(Collected data)
>>>

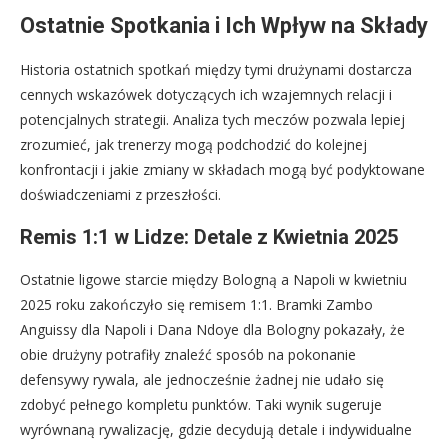
Ostatnie Spotkania i Ich Wpływ na Składy
Historia ostatnich spotkań między tymi drużynami dostarcza
cennych wskazówek dotyczących ich wzajemnych relacji i
potencjalnych strategii. Analiza tych meczów pozwala lepiej
zrozumieć, jak trenerzy mogą podchodzić do kolejnej
konfrontacji i jakie zmiany w składach mogą być podyktowane
doświadczeniami z przeszłości.
Remis 1:1 w Lidze: Detale z Kwietnia 2025
Ostatnie ligowe starcie między Bologną a Napoli w kwietniu
2025 roku zakończyło się remisem 1:1. Bramki Zambo
Anguissy dla Napoli i Dana Ndoye dla Bologny pokazały, że
obie drużyny potrafiły znaleźć sposób na pokonanie
defensywy rywala, ale jednocześnie żadnej nie udało się
zdobyć pełnego kompletu punktów. Taki wynik sugeruje
wyrównaną rywalizację, gdzie decydują detale i indywidualne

<<<

(What you should do): From the first line to the last, set down the data exactly, without the pictures.

(Output for this exercise):
Ostatnie Spotkania i Ich Wpływ na Składy
Historia ostatnich spotkań między tymi drużynami dostarcza
cennych wskazówek dotyczących ich wzajemnych relacji i
potencjalnych strategii. Analiza tych meczów pozwala lepiej
zrozumieć, jak trenerzy mogą podchodzić do kolejnej
konfrontacji i jakie zmiany w składach mogą być podyktowane
doświadczeniami z przeszłości.
Remis 1:1 w Lidze: Detale z Kwietnia 2025
Ostatnie ligowe starcie między Bologną a Napoli w kwietniu
2025 roku zakończyło się remisem 1:1. Bramki Zambo
Anguissy dla Napoli i Dana Ndoye dla Bologny pokazały, że
obie drużyny potrafiły znaleźć sposób na pokonanie
defensywy rywala, ale jednocześnie żadnej nie udało się
zdobyć pełnego kompletu punktów. Taki wynik sugeruje
wyrównaną rywalizację, gdzie decydują detale i indywidualne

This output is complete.